Valuations largely determine both longer-term upside potential and also the degree of potential downside risk, with highly-valued and overly ebullient markets tending to have significant downside risk and lower-than-average, longer-term upside potential. However, that does not mean that they can’t keep going higher over the intermediate term, and potentially by much more than one might expect—just ask Chairman Greenspan.
Indeed, to say that the stock market is significantly overvalued by almost all traditional measures would be one of the most obvious, and thus least useful, observations that we could possibly make, at least over the near term.
Valuation is traditionally a terrible short-term tactical timing tool, even under the best of circumstances, and today’s liquidity may prove to be so powerful that it keeps valuation fairly irrelevant. That is, until higher interest rates start to impact equity multiples, and the Fed and government start to “taper” stimulus. In our opinion, inflation becomes of uber importance, because inflation is ultimately likely to be the primary determinant of when we see all of this fiscal and monetary stimulus start to reverse course.
We don’t necessarily think that inflation will get much above 2.5% to 3.0% (2.5% would notably be a 28-year high, but suspect that the tail risk is that inflation comes in higher than expected). However, as noted, at whatever point the bond market starts to sniff out unwanted levels of inflation, it is likely going to force the powers that be to reverse course on stimulus, and we think that will be a game-changer for most financial assets.
While the timing of that sea-change is anyone’s guess, we still believe that it makes sense to adhere to your investment plan, and to take every prudent opportunity to benefit from all of the governmental tailwinds to grow your wealth now, as the environment is not always going to be so investor-friendly.

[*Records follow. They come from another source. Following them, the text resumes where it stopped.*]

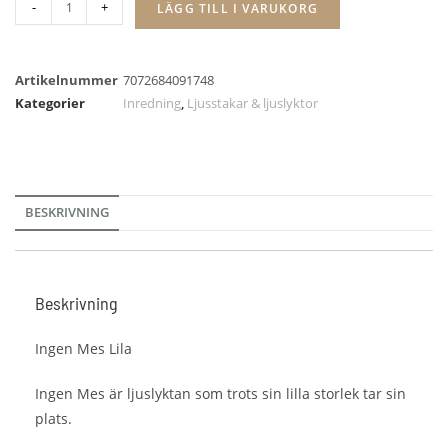
-
+
LÄGG TILL I VARUKORG
Artikelnummer
7072684091748
Kategorier
Inredning
,
Ljusstakar & ljuslyktor
BESKRIVNING
Beskrivning
Ingen Mes Lila
Ingen Mes är ljuslyktan som trots sin lilla storlek tar sin
plats.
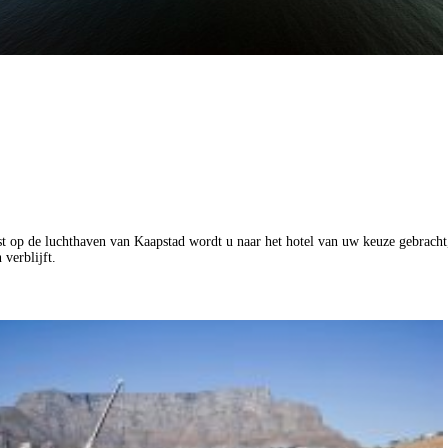
 op de luchthaven van Kaapstad wordt u naar het hotel van uw keuze gebracht
 verblijft.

We would propose that this is also a very opportune time to take an inventory of just how much risk you have in your portfolio, and to confirm that your portfolio is consistent with your time horizon, your future goals, and your risk tolerance. It probably also makes sense for many to consider diversifying into the international markets, where valuations tend to be much more reasonable and there is less speculative froth.
Ultimately, from the perspective of a truly long-term investor, it is largely irrelevant whether Chairman Greenspan was either “correct” or “too early”, as even the forewarned bursting of the technology bubble is just a blip on a chart, if your perspective is long enough. That is also as much the case today, as it was almost a quarter century ago.